NanoR: A user-friendly R package to analyze and compare nanopore sequencing data

Davide Bolognini ^1,^*, Niccolò Bartalucci ^1,^#, Alessandra Mingrino ^1,^#, Alessandro Maria Vannucchi ¹, Alberto Magi ¹

Editor: Panayiotis V Benos²

PMCID: PMC6508625 PMID: 31071140

Abstract

MinION and GridION X5 from Oxford Nanopore Technologies are devices for real-time DNA and RNA sequencing. On the one hand, MinION is the only real-time, low cost and portable sequencing device and, thanks to its unique properties, is becoming more and more popular among biologists; on the other, GridION X5, mainly for its costs, is less widespread but highly suitable for researchers with large sequencing projects. Despite the fact that Oxford Nanopore Technologies’ devices have been increasingly used in the last few years, there is a lack of high-performing and user-friendly tools to handle the data outputted by both MinION and GridION X5 platforms. Here we present NanoR, a cross-platform R package designed with the purpose to simplify and improve nanopore data visualization. Indeed, NanoR is built on few functions but overcomes the capabilities of existing tools to extract meaningful informations from MinION sequencing data; in addition, as exclusive features, NanoR can deal with GridION X5 sequencing outputs and allows comparison of both MinION and GridION X5 sequencing data in one command. NanoR is released as free package for R at https://github.com/davidebolo1993/NanoR.

Introduction

During the last decade, second-generation sequencing technologies have definitely improved our ability to detect genetic variants in any organism. However, the short reads (100-500 base pairs) generated by these platforms do not allow to detect complex structural variants such as copy number variations [1]. In the last few years, third-generation sequencing (TGS) technologies have risen to prominence; Oxford Nanopore Technologies (ONT) and Pacific Biosciences [2] allow single-molecule and long-read sequencing with different strategies: while Pacific Biosciences uses a single-molecule real-time approach, ONT’s devices (MinION, GridION X5 and PromethION) analyze the transit of each DNA molecule through a nanoscopic pore and measure its effect on an electric current.

Among ONT’s devices, MinION and GridION X5 are noteworthies.

MinION is the only low-cost (commercially available by paying a starter-pack fee of $1,000), portable (∼ 10 cm in length and weighs under 100 g) and real-time DNA and RNA sequencer: each MinION Flow Cell, which contains the proprietary sensor array Application-Specific Integrated Circuit (ASIC) and 2048 R9.4 (for sequencing kits 1D) or R9.5 (for sequencing kits 1D²) nanopores arranged in 512 channels, is capable to generate 10–20 Gb of DNA sequence data over a 48 hours sequencing run [3]. For its unique properties, from the launch of MinION Access Programme (April 2014), MinION has become increasingly popular among biologists.
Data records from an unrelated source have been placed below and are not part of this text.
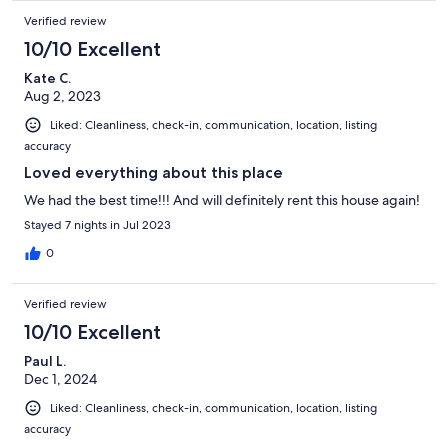
Verified review
10/10 Excellent
Kate C.
Aug 2, 2023
Liked: Cleanliness, check-in, communication, location, listing
accuracy
Loved everything about this place
We had the best time!!! And will definitely rent this house again!
Stayed 7 nights in Jul 2023
0
Verified review
10/10 Excellent
Paul L.
Dec 1, 2024
Liked: Cleanliness, check-in, communication, location, listing
accuracy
Although it is definitely more expensive (∼$50,000.00), GridION X5 fills the gap between MinION and ONT’s top-of-the-range PromethION. Indeed, GridION X5 is a small benchtop sequencer that allows to use up to five MinION Flow Cells at the same time; as result, GridION X5 drastically increases the ouput of a single MinION experiment to more than 100 Gb of DNA sequence data over a 48 hours sequencing run, making this instrument suitable for researchers with broader scope projects.

While library preparation is fast and easy when working with ONT’s devices, the biggest problem researchers have to face when dealing with these TGS technologies is certainly the analysis of their outputs.
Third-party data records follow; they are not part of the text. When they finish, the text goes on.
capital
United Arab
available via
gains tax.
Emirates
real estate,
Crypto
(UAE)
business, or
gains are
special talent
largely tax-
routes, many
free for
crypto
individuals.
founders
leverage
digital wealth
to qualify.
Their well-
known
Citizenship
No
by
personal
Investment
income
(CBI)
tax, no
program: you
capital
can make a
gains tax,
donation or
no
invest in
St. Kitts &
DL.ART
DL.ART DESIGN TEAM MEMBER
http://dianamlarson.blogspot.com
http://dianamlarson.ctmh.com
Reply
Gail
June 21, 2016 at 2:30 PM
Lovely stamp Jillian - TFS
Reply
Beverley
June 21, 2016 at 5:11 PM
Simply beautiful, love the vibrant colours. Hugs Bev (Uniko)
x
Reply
The main output of ONT platforms are binary hdf5 files [4] organized in a hierarchical structure with groups, datasets and attributes and stored using the .fast5 extension. After MinION release 18.12 and GridION X5 release 18.12.1, .fast5 files generated by this platforms are basecalled using the GPU-enhanced basecaller Guppy, which is more than an order of magnitude faster than previous CPU-based basecalling softwares, and stored into passed and failed folders according to their quality: passed .fast5 files have mean quality ≥ 7 while failed .fast5 files have quality < 7. Moreover, even if MinION and GridION X5 produce by default a single .fast5 file per read (single-read .fast5 files), since ONT sequencing experiments frequently generate millions of reads, a new multi-read .fast5 files format has been introduced, which is more practical for data transfer and data querying considerations. For each sequencing experiment, in addition, a sequencing summary .txt file and .fastq files, splitted into passed .fastq files and failed .fastq files according to the aforementioned quality creteria, are generated.
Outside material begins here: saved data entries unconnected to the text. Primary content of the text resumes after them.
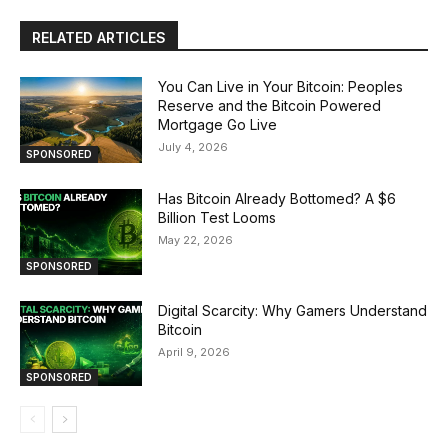
RELATED ARTICLES
You Can Live in Your Bitcoin: Peoples
Reserve and the Bitcoin Powered
Mortgage Go Live
July 4, 2026
SPONSORED
Has Bitcoin Already Bottomed? A $6
Billion Test Looms
May 22, 2026
SPONSORED
Digital Scarcity: Why Gamers Understand
Bitcoin
April 9, 2026
SPONSORED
As for the other next-generation sequencing platforms, data generated by ONT’s devices must be rapidly assessed in order to determine how useful the data may be in making biological discoveries as higher the quality of data is, more confident the conclusions are.

In the past years a number of tools designed specifically for MinION single-read .fast5 files visualization became available, including poretools [5], poRe [6] and HPG pore [7].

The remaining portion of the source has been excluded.